What a gift to be led through our apple orchard by this human. Later, we went to his talk. And there he was at the Common Ground Fair, with his display of heirloom apples from the orchard he tends with MOFGA, the Maine Organic Association, and “Wanted Alive” signs for old “parent” varieties he is looking for.
While on the walk through the forest, with John, we got to talking about the old stone walls running through it, and the accompanying Professor recommended a book called “Reading the Forested Landscape”, by Tom Wessels. Not long after that I saw that Tom Wessels was hosting an event at one of my favorite local organic farms: Northern Bay Organics, a regenerative organic no-till farm in Penobscot, just a short drive from us — that has adopted a “pay what you can” community model where the food is free and the farm accepts donations. Last weekend we were led through the farm’s forest in a small group by Tom Wessels. Under the towering elms, he explained the life of lichens and the duplicity of squirrels and acorns, that fog brings more nutrients to trees than rain, and the power of healthy soil to regenerate. My love language…

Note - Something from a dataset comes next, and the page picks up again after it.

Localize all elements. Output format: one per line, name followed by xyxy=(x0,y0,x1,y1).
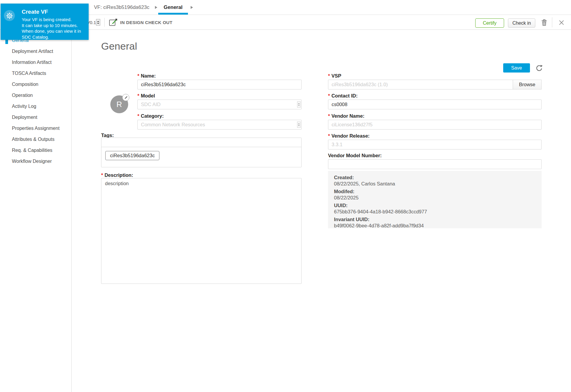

For now, we have decided that in lieu of going to the gym, we can pick up sticks in the forest, to clear off the walls lining the road. That should keep us busy til next Spring — apart from when the walls are covered with snow and I will sit happily by the wood burning stove planning our 2025 summer garden…
What a fabulous life you are leading. Such a beautiful description and how fortuitous to meet those great experts. It sounds like you have a fabulous documentary there.